At first grad school confirmed all her worst fears about writing. "Her first stories didn't come together," remembers John Dalton, now the director of UMSL's MFA program, who just published his own second novel, The Inverted Forest. "I let her know in the workshop. It's never easy to take. But good students have a resilient ability to roll up their sleeves and say, 'Wait till you see what I do next!'"

("I hated the guy," Mitchell recalls. "I hated his criticism. Then I realized he was right.")

Mitchell was a good student. Now Dalton describes her stories as "funny, unnerving and gracefully composed. And entertaining. That's not the same as 'light' or 'frivolous.' Readers want to be entertained. 'Entertaining' is a very high compliment, by my way of thinking."

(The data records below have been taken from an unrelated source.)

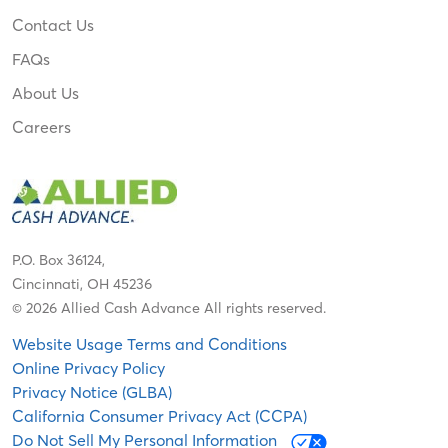
Contact Us
FAQs
About Us
Careers
P.O. Box 36124,
Cincinnati, OH 45236
© 2026 Allied Cash Advance All rights reserved.
Website Usage Terms and Conditions
Online Privacy Policy
Privacy Notice (GLBA)
California Consumer Privacy Act (CCPA)
Do Not Sell My Personal Information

Mitchell's list of publications is short — three stories in small literary magazines — but she has won the Colorado Review's Nelligan Prize and was a finalist for Poets & Writers' prestigious Maureen Egen Writers Exchange Award. More experienced writer friends had warned her that there wasn't much of a market for short stories and that to get a wider audience, she'd have to write a novel.

Still, she was surprised a year ago when she began writing a story about her grandfather's childhood that grew too complex to be confined to a short-story format. "By the second chapter," she says, "I thought, OK, it'll be a novella. But then there was a third and fourth chapter, and I became committed to the idea that it was a novel."

The novel, called Travelers, concerns a group of characters who have lost everything in the Great Arkansas Flood of 1927 and have become so desperate that they've resorted to constructing what Mitchell calls "redneck diving helmets" out of spare gaskets, spigots and hoses. They use them to walk along the river bottoms and search for salable trash and for mollusks that might yield freshwater pearls they could sell to a button factory in Iowa.

"Right from the beginning, it was gripping, original, lively, funny and scary," Dalton raves. "It's a little bit Southern, a little bit larger than life. It's going to find a future audience."

Mitchell heard about the pearl seekers at a symposium at Arkansas State University, from a woman who was writing her doctoral dissertation on the pearl-button industry. "I don't know if my grandfather ever looked for mollusks," she says, "but it's a daring thing he could have done.

"It shows that stories come from strange places," she continues. "Some is fiction. Some is based on a lot of reality. There are kernels of family stories. And now, after I've written a fictional scene, I can't tell the difference. It's made me an unintentional liar."